At the same time, Cameron called for bolstering collective efforts to provide Ukraine with the necessary means to win this war. The Western economies together “exceed the Russian one by 25 times,” he said.
“All we need to do is demonstrate our economic strength, make it pay off. Then we’ll be able to help Ukraine end this war,” he said.
The emotional culmination of the event came when Oleksandr Batalov and combat medic Maria Nazarova spoke.
Nazarova, who is now 27 years old, told how she joined the Armed Forces of Ukraine back in 2014, at the age of 17. She is still convinced that she has not squandered her life, because she is doing what she knows best and what her country needs, which will ensure justice.
“There has never been a better time in history for us to be part of a global world. Please don’t lose your own opportunities, don’t waste them. Because we, as comrades-in-arms, are doing everything necessary,” said Nazarova.
“We want to empower the whole world to fight this evil empire. This is the justice we need. And it’s expressed both in 155mm shells, and F-16 fighter jets, and FPV drones developed and used by the military and volunteers. When you do all these things, you ensure justice. Don’t stop. Because we don’t stop, we haven’t stopped in our youth, we don’t stop in our adulthood, and we’ll never stop.”
The words were met with applause.
Batalov then echoed Nazarova’s message.
The veteran recalled when he had to lay low under enemy fire for six hours, waiting for evacuation.
“My family, my wife, whom I love very much, our children, our parents were the only thing that gave me the strength to endure at that moment,” he said.
“This is the force that motivates us, Ukrainians, to move forward and win back every meter of our territory.”

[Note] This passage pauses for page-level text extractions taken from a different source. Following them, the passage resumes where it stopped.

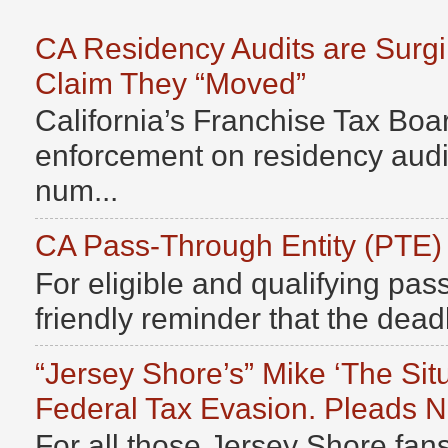
CA Residency Audits are Surg
Claim They “Moved”
California’s Franchise Tax Boar
enforcement on residency audits
num...
CA Pass-Through Entity (PTE)
For eligible and qualifying pass
friendly reminder that the deadli
“Jersey Shore’s” Mike ‘The Sit
Federal Tax Evasion. Pleads No
For all those Jersey Shore fans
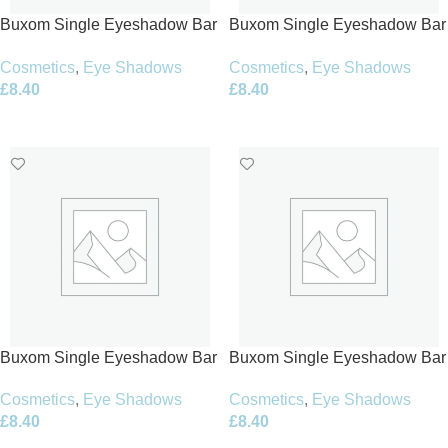
Buxom Single Eyeshadow Bar
Buxom Single Eyeshadow Bar
1.5g – Cool Caviar
1.5g – Diamond Darling
Cosmetics
,
Eye Shadows
Cosmetics
,
Eye Shadows
£
8.40
£
8.40
Add To Basket
Add To Basket
Buxom Single Eyeshadow Bar
Buxom Single Eyeshadow Bar
1.5g – Feather Boa
1.5g – Gimme Gorgeous
Cosmetics
,
Eye Shadows
Cosmetics
,
Eye Shadows
£
8.40
£
8.40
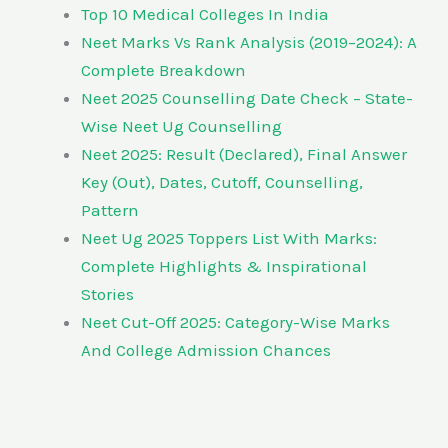
Top 10 Medical Colleges In India
Neet Marks Vs Rank Analysis (2019–2024): A
Complete Breakdown
Neet 2025 Counselling Date Check – State-
Wise Neet Ug Counselling
Neet 2025: Result (Declared), Final Answer
Key (Out), Dates, Cutoff, Counselling,
Pattern
Neet Ug 2025 Toppers List With Marks:
Complete Highlights & Inspirational
Stories
Neet Cut-Off 2025: Category-Wise Marks
And College Admission Chances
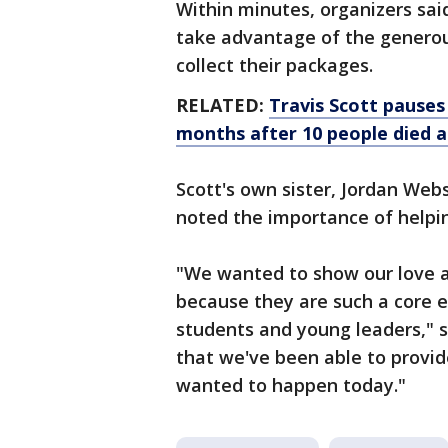
Within minutes, organizers sai
take advantage of the generou
collect their packages.
RELATED:
Travis Scott pauses
months after 10 people died a
Scott's own sister, Jordan Web
noted the importance of help
"We wanted to show our love a
because they are such a core e
students and young leaders," s
that we've been able to provid
wanted to happen today."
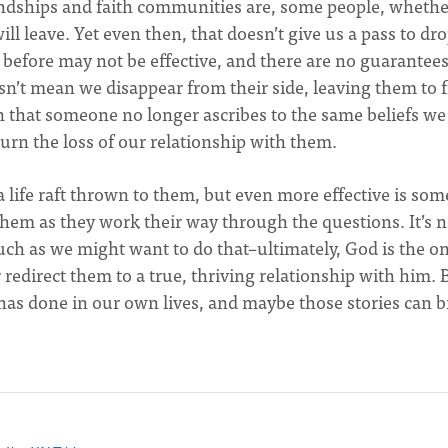
dships and faith communities are, some people, whethe
ll leave. Yet even then, that doesn’t give us a pass to dr
d before may not be effective, and there are no guarantee
sn’t mean we disappear from their side, leaving them to 
that someone no longer ascribes to the same beliefs we
rn the loss of our relationship with them.
 life raft thrown to them, but even more effective is so
hem as they work their way through the questions. It’s n
ch as we might want to do that–ultimately, God is the on
 redirect them to a true, thriving relationship with him. 
has done in our own lives, and maybe those stories can b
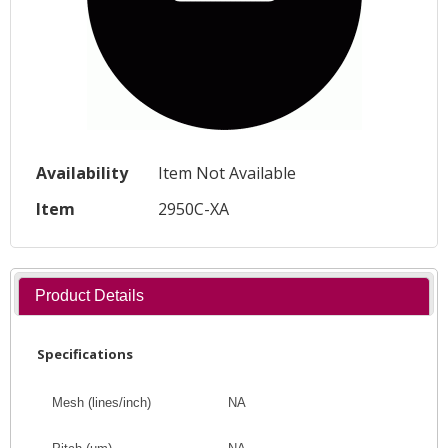
Availability
Item Not Available
Item
2950C-XA
Product Details
Specifications
Mesh (lines/inch)
NA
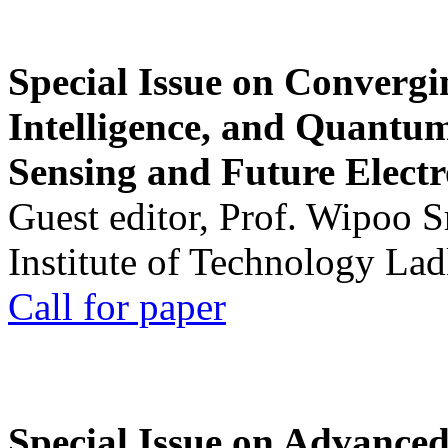
Special Issue on Convergin
Intelligence, and Quantum 
Sensing and Future Electr
Guest editor, Prof. Wipoo 
Institute of Technology La
Call for paper
Special Issue on Advanced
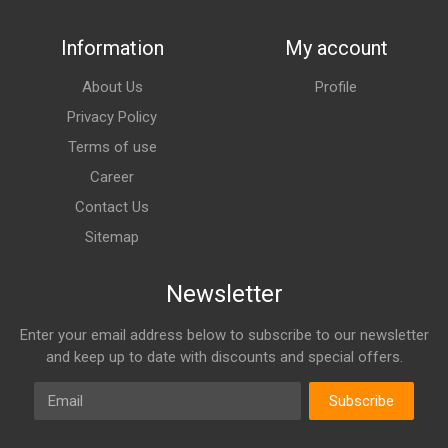
Information
My account
About Us
Profile
Privacy Policy
Terms of use
Career
Contact Us
Sitemap
Newsletter
Enter your email address below to subscribe to our newsletter
and keep up to date with discounts and special offers.
Email
Subscribe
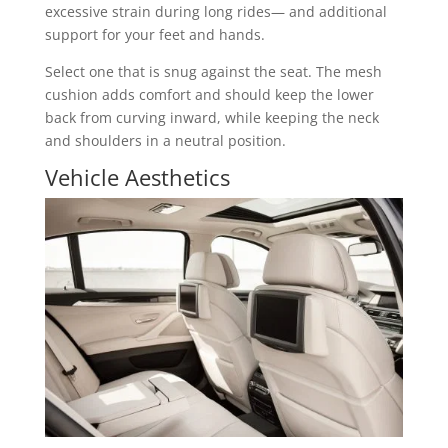
excessive strain during long rides— and additional
support for your feet and hands.
Select one that is snug against the seat. The mesh
cushion adds comfort and should keep the lower
back from curving inward, while keeping the neck
and shoulders in a neutral position.
Vehicle Aesthetics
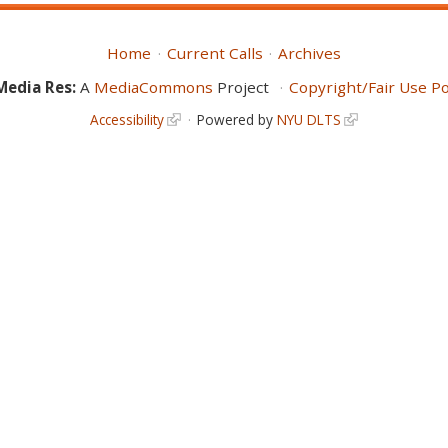
Home
Current Calls
Archives
Media Res:
A
MediaCommons
Project
Copyright/Fair Use Po
Accessibility
Powered by
NYU DLTS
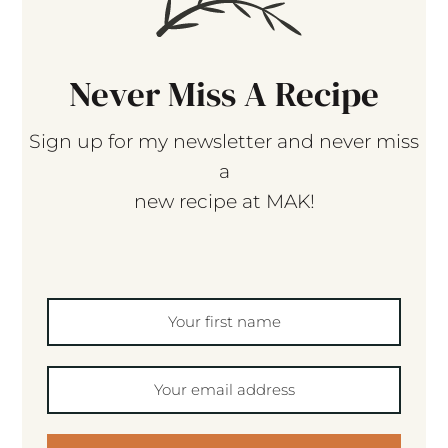
Never Miss A Recipe
Sign up for my newsletter and never miss
a
new recipe at MAK!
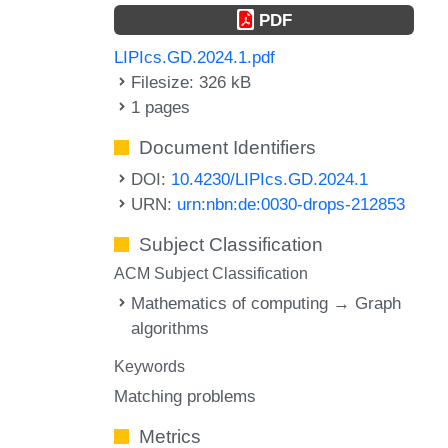
PDF
LIPIcs.GD.2024.1.pdf
Filesize: 326 kB
1 pages
Document Identifiers
DOI:
10.4230/LIPIcs.GD.2024.1
URN:
urn:nbn:de:0030-drops-212853
Subject Classification
ACM Subject Classification
Mathematics of computing → Graph
algorithms
Keywords
Matching problems
Metrics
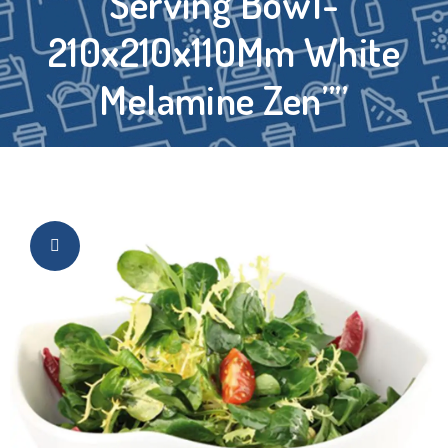
Serving Bowl-
210x210x110Mm White
Melamine Zen””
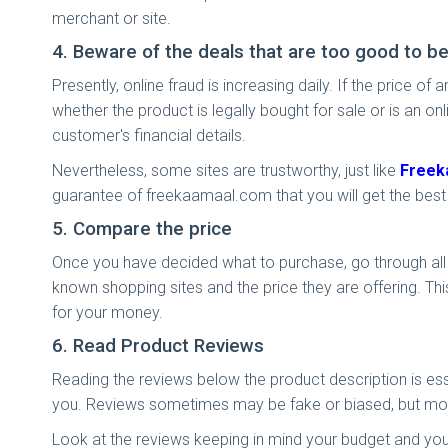
merchant or site.
4. Beware of the deals that are too good to be
Presently, online fraud is increasing daily. If the price
whether the product is legally bought for sale or is an on
customer's financial details.
Nevertheless, some sites are trustworthy, just like
Freek
guarantee of freekaamaal.com that you will get the best 
5. Compare the price
Once you have decided what to purchase, go through all t
known shopping sites and the price they are offering. This
for your money.
6. Read Product Reviews
Reading the reviews below the product description is ess
you. Reviews sometimes may be fake or biased, but mos
Look at the reviews keeping in mind your budget and you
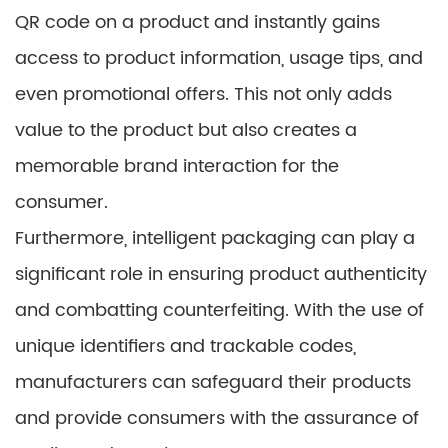
QR code on a product and instantly gains
access to product information, usage tips, and
even promotional offers. This not only adds
value to the product but also creates a
memorable brand interaction for the
consumer.
Furthermore, intelligent packaging can play a
significant role in ensuring product authenticity
and combatting counterfeiting. With the use of
unique identifiers and trackable codes,
manufacturers can safeguard their products
and provide consumers with the assurance of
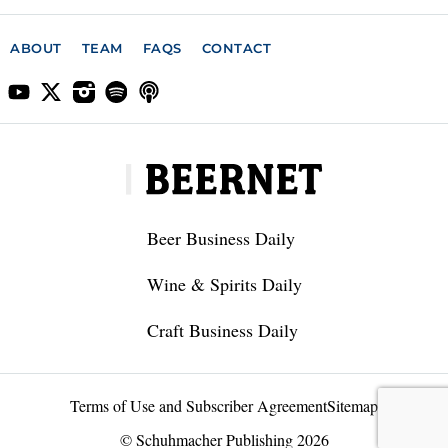
ABOUT
TEAM
FAQS
CONTACT
Beer Business Daily
Wine & Spirits Daily
Craft Business Daily
Terms of Use and Subscriber Agreement
Sitemap
© Schuhmacher Publishing 2026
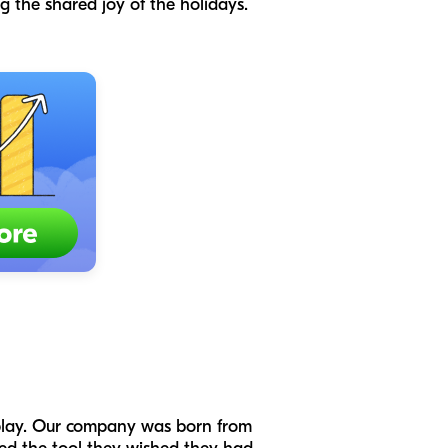
ng the shared joy of the holidays.
 play. Our company was born from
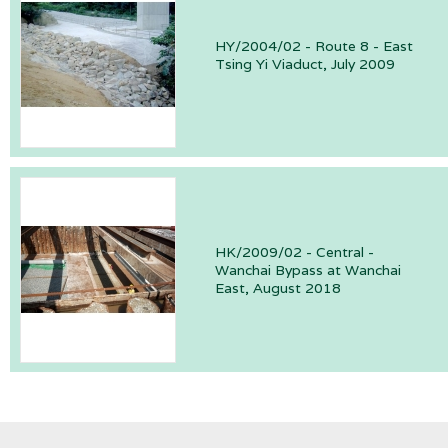
HY/2004/02 - Route 8 - East
Tsing Yi Viaduct, July 2009
HK/2009/02 - Central -
Wanchai Bypass at Wanchai
East, August 2018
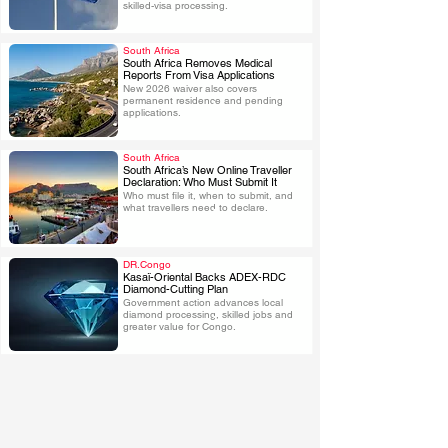
skilled-visa processing.
South Africa
South Africa Removes Medical
Reports From Visa Applications
New 2026 waiver also covers 
.
permanent residence and pending 
applications.
South Africa
South Africa’s New Online Traveller
Declaration: Who Must Submit It
Who must file it, when to submit, and 
.
what travellers need to declare.
DR.Congo
Kasaï-Oriental Backs ADEX-RDC
Diamond-Cutting Plan
Government action advances local 
.
diamond processing, skilled jobs and 
greater value for Congo.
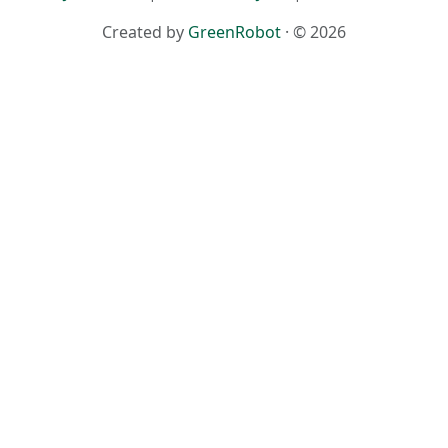
Created by
GreenRobot
· © 2026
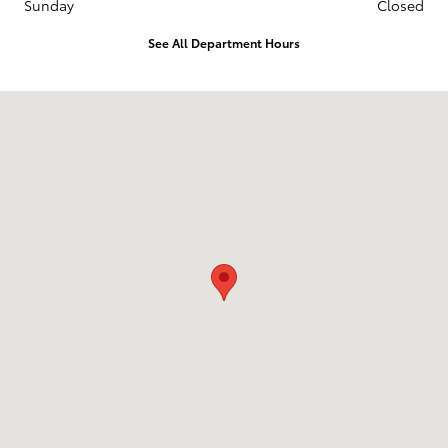
Sunday
Closed
See All Department Hours
Visit us at: 1508 Belair Road Bel Air, MD 21014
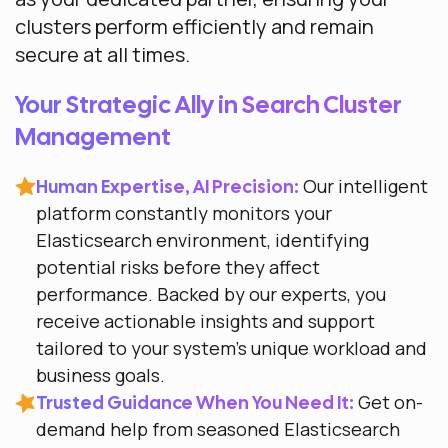
clusters perform efficiently and remain
secure at all times.
Your Strategic Ally in Search Cluster
Management
Our intelligent
Human Expertise, AI Precision:
platform constantly monitors your
Elasticsearch environment, identifying
potential risks before they affect
performance. Backed by our experts, you
receive actionable insights and support
tailored to your system’s unique workload and
business goals.
Get on-
Trusted Guidance When You Need It:
demand help from seasoned Elasticsearch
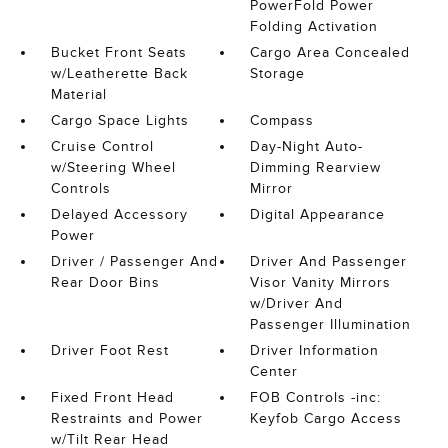
PowerFold Power
Folding Activation
Bucket Front Seats
Cargo Area Concealed
w/Leatherette Back
Storage
Material
Cargo Space Lights
Compass
Cruise Control
Day-Night Auto-
w/Steering Wheel
Dimming Rearview
Controls
Mirror
Delayed Accessory
Digital Appearance
Power
Driver / Passenger And
Driver And Passenger
Rear Door Bins
Visor Vanity Mirrors
w/Driver And
Passenger Illumination
Driver Foot Rest
Driver Information
Center
Fixed Front Head
FOB Controls -inc:
Restraints and Power
Keyfob Cargo Access
w/Tilt Rear Head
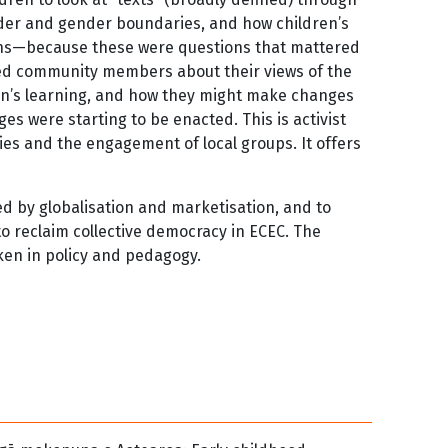
gender and gender boundaries, and how children’s
ions—because these were questions that mattered
ked community members about their views of the
ren’s learning, and how they might make changes
 were starting to be enacted. This is activist
es and the engagement of local groups. It offers
ed by globalisation and marketisation, and to
to reclaim collective democracy in ECEC. The
ken in policy and pedagogy.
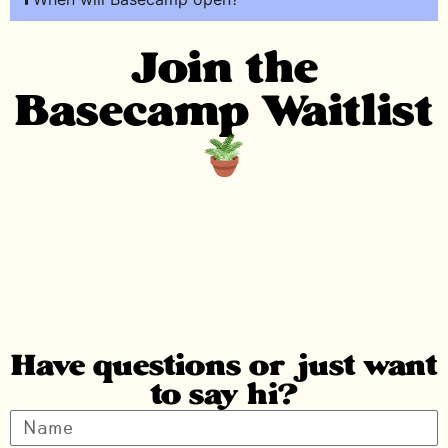
Join the
Basecamp Waitlist
Have questions or just want
to say hi?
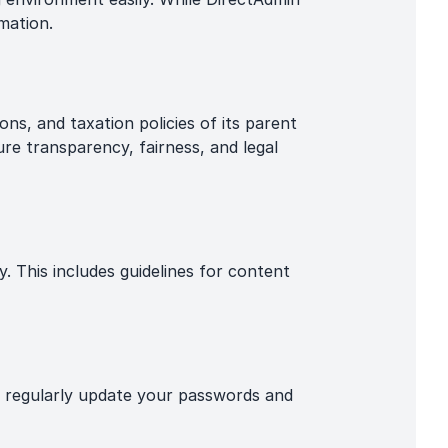
mation.
ns, and taxation policies of its parent
ure transparency, fairness, and legal
y. This includes guidelines for content
o regularly update your passwords and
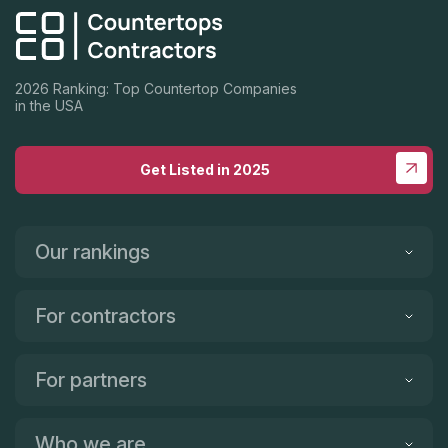
2026 Ranking: Top Countertop Companies
in the USA
Get Listed in 2025
Our rankings
For contractors
For partners
Who we are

At this time, many Ukrainians present had their phones simultaneously broadcast an air raid alert—Russia had just launched another missile barrage at Ukraine.
Batalov continued his speech and asked the West not to give up.
“We’ll never give up because women, children, and family are the main priority in our lives. Therefore, we’ll fight to the last, as long as it takes. But with your help, we’ll do it effectively and quickly.”
This was the end of the Ukrainian program in Davos.
Leaving the breakfast hall, one of its foreign participants, moved by what she saw and heard, exchanged impressions with a friend.
“These speeches tore my heart,” the woman said.
“And especially the speeches of the military,” she heard in response.